How Should Monitoring Solutions Scale?
Flow-Based Network Detection and Response (NDR) / Network Traffic Analysis (NTA) software needs to scale in its collection of data in five ways:
Ingestion Capability – Also referred to as Collection, means the number of flows that can be consumed by a single collector. This is a feat that most monitoring solutions are able to accomplish, unfortunately, it is also the one they pride themselves on. It is an important ability but is only the first step of several crucial capabilities that will determine the quality of insights and intelligence of a monitoring system. Ingestion is only the ability to take in data, it does not mean “retention”, and therefore could do very little on its own.
Digestion Capability – Also referred to as Retention, means the number of flow records that can be retained by a single collector. The most overlooked and difficult step in the network monitoring world. Digestion / Flow retention rates are particularly critical to quantify as they dictate the level of granularity that allows a flow-based NMS to deliver the visibility required to achieve quality Predictive AI Baselining, Anomaly Detection, Network Forensics, Root Cause Analysis, Billing Substantiation, Peering Analysis, and Data Retention compliance. Without retaining data, you cannot inspect it beyond the surface level, losing the value of network or cloud visibility.
Multitasking Processes– Pertains to the multitasking strength of a solution and its ability to scale and spread a load of collection processes across multiple CPUs on a single server. This seems like an obvious approach to the collection but many systems have taken a linear serial approach to handle and ingest multiple streams of flow data that don’t allow their technologies to scale when new flow generating devices, interfaces, or endpoints are added forcing you to deploy multiple instances of a solution which becomes ineffective and expensive.

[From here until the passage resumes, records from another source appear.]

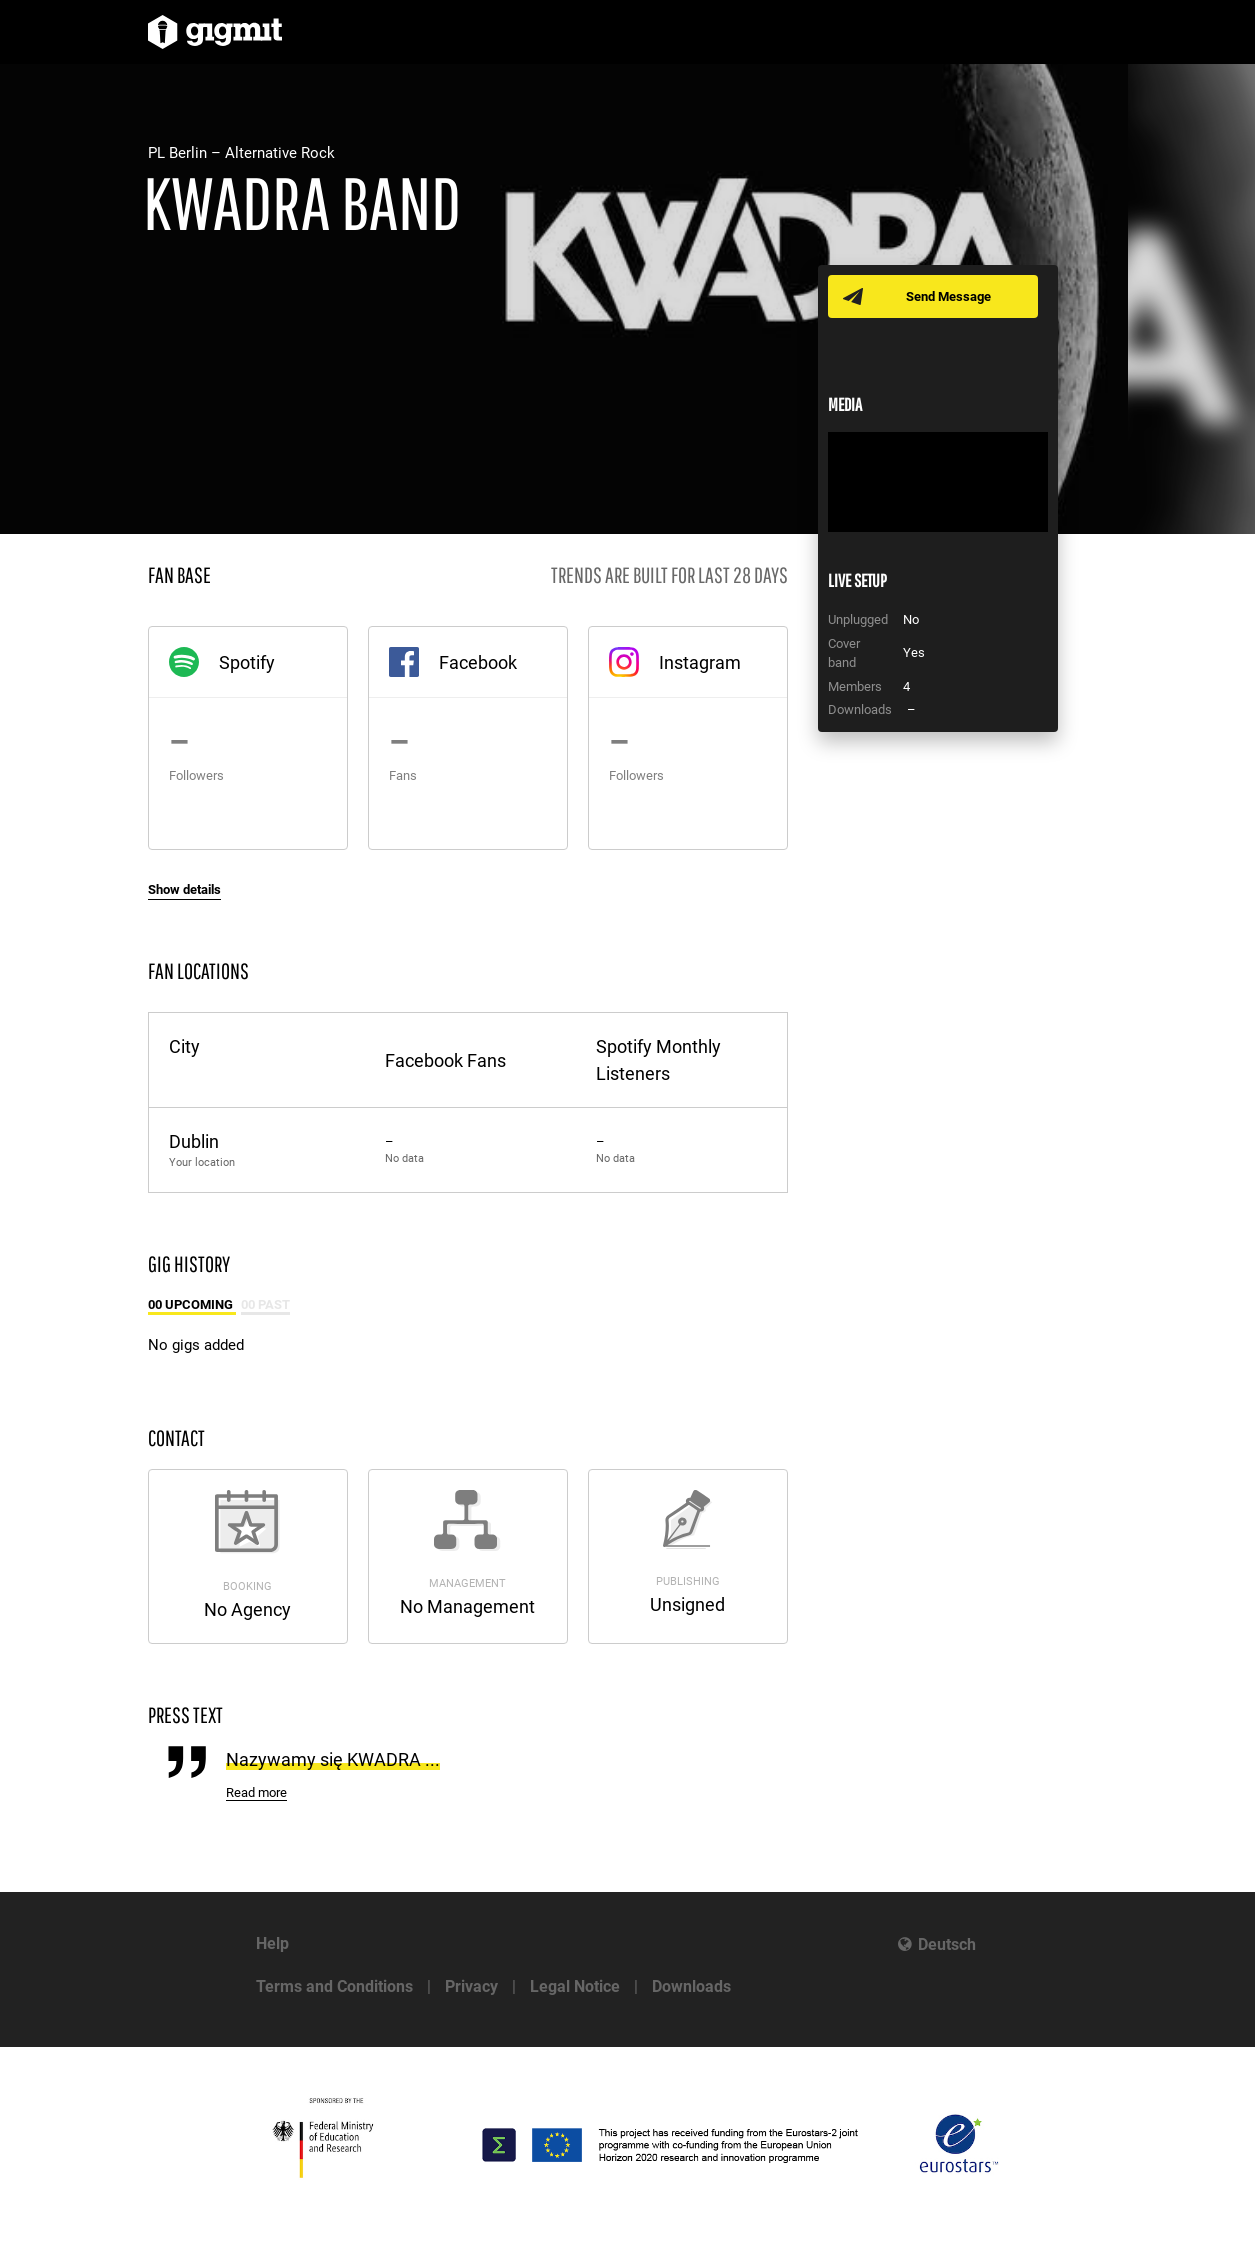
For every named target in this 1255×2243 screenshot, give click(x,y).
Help (272, 1943)
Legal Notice (575, 1986)
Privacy (471, 1986)
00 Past (265, 1304)
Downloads (691, 1986)
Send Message (950, 296)
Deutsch (947, 1944)
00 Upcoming (192, 1304)
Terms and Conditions (334, 1986)
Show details (184, 889)
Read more (256, 1792)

Clustered Collection – Refers to the ability of a flow-based solution to run a single data warehouse that takes its input from a cluster of collectors as a single unit as a means to load balance. In a large environment, you mostly have very large equipment that sends massive amounts of data to collectors. In order to handle all that data, you must distribute the load amongst a number of collectors in a cluster to multiple machines that make sense of it instead of a single machine that will be overloaded. This ability enables organizations to scale up in data use instead of dropping it as they attempt to collect it.
Hierarchical Correlation – The purpose of Hierarchical correlation is to take information from multiple databases and aggregate them into a single Super SIEM. With the need to consume and retain huge amounts of data, comes the need to manage and oversee that data in an intelligent way. Hierarchical correlation is designed to enable parallel analytics across distributed data warehouses to aggregate their results. In the field of network monitoring, getting overwhelmed with data to the point where you cannot find what you need is a as useful as being given all the books in the world and asked a single question that is answered in only one.
Network traffic visibility is considerably improved by reducing network blindspots and providing qualified sources and reasons of communications that impair business continuity.The capacity to capture flow at a finer level allows for new Predictive AI Baselining and Machine Learning application analysis and risk mitigation.
There are so many critical abilities that a network monitoring solution must enable its user, all are affected by whether or not the solution can scale.
Visibility is a range and not binary, you do not have or don’t have visibility, its whether you have enough to achieve your goals and keep your organization productive and safe.